*** SOURCE DATA ***

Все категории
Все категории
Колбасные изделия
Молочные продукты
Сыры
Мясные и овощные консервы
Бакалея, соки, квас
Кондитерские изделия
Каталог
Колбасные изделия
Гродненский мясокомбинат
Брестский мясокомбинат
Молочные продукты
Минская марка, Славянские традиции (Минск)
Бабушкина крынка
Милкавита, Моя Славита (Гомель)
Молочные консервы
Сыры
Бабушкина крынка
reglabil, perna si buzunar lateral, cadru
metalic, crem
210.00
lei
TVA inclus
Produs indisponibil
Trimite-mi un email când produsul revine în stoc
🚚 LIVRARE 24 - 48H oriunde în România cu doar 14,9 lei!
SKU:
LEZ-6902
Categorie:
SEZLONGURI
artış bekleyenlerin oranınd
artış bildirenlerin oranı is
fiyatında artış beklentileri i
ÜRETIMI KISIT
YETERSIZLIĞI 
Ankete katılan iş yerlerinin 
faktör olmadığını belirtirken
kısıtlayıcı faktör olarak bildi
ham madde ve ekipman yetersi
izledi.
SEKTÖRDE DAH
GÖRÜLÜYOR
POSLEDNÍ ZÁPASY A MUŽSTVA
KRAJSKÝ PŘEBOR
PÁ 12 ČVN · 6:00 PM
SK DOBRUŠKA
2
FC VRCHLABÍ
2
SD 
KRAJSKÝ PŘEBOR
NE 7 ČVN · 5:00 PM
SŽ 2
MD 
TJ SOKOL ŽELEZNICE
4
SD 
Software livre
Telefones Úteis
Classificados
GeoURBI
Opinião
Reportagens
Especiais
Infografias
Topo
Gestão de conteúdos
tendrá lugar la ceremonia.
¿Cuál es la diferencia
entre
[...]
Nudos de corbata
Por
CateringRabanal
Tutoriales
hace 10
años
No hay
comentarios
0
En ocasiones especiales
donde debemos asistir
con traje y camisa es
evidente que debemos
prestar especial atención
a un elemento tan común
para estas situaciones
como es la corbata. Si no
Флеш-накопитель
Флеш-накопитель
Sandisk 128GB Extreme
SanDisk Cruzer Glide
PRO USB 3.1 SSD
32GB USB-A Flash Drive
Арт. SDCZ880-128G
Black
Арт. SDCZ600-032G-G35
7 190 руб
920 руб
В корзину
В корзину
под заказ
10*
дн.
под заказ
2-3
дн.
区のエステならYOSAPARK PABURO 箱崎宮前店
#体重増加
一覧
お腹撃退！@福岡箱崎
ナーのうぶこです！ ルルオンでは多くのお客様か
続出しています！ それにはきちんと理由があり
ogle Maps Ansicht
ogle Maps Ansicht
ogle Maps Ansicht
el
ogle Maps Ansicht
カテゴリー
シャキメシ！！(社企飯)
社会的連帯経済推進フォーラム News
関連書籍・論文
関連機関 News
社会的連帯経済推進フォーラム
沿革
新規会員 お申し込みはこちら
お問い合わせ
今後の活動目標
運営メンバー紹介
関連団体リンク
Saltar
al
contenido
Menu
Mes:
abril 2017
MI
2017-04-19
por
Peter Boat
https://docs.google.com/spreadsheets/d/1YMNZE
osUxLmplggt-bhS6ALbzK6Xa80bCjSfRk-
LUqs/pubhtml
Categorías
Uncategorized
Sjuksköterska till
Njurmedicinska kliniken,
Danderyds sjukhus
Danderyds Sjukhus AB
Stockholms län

***

Search the entries above for lines containing the word "artış", and copy each one.

artış bekleyenlerin oranınd
artış bildirenlerin oranı is
fiyatında artış beklentileri i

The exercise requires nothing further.